How to build a simulation based debugger for your own soft-core CPU

So you want to build a soft-core CPU?

Have you given any thought to how you will test that CPU, or how you will debug the programs you are running within it?

If you know my debugging philosophy, you’ll also know that I am a firm believer in simulation. I like to use not only Verilator for simulating my cores, but also printf() and GTKWave for examining the results as I’ve discussed here.

Somehow, as with DSP debugging, these two approaches are insufficient when it comes to debugging a soft-core CPU. Another approach is needed.

Therefore, this article will present a simpler approach to debugging a CPU when using Verilator. Sure, it will take a bit more work to set up, but I think you’ll find the result well worth the effort when it comes time to debug your own CPU.

Debugger Overview

You may remember from our discussion of CPU debuggers what the requirements of a debugger in simulation are, shown in Fig 1.

Fig 1: Debugging a CPU in simulation

Today, we’ll be focusing our efforts on building the interaction in the simulation column.

What makes building a CPU debugger different from any other Verilator based simulation test harness, is the requirement that you may wish to examine the CPU state after every clock tick. It is this examination that will be the primary focus of the discussion today. Along the way, we’ll show how to step the CPU by a single clock tick, as well as how to generate trace information. Stopping on a break point, though, will require a handshake between your simulation and your CPU.

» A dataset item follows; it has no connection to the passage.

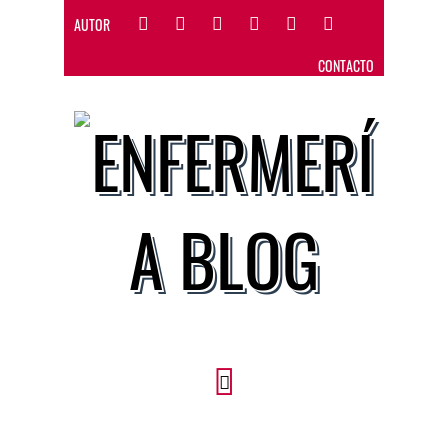
AUTOR
CONTACTO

Fig 2: Integrated Debugging

We’ll start with the code that we’ve written and discussed for simulating an FPGA design while also simulating multiple peripherals. We illustrated this concept before using Fig 2. If you haven’t already built a simple test harness for your FPGA design, you’ll want to put that functionality together before we start. You don’t have to make it work yet. Building a Verilator based CPU debugger will require some other modifications before getting there.

Then, to that basic test harness, we’ll add an ncurses display functionality, as outlined in Fig 3. below. In this case, we’ll break up the Verilator test harness while loop, and add an ncurses interface to it in order to achieve a debugging capability.

Fig 3: Structure of a Verilator CPU Debugger

If you’ve never used the ncurses library before, it’s really not all that hard, and it really simplifies building a textual debugger.

Loading your program

The ncurses library library is very much about textual screen manipulation. We’ll use that to place register values on the screen, and to accept user input to control the simulation.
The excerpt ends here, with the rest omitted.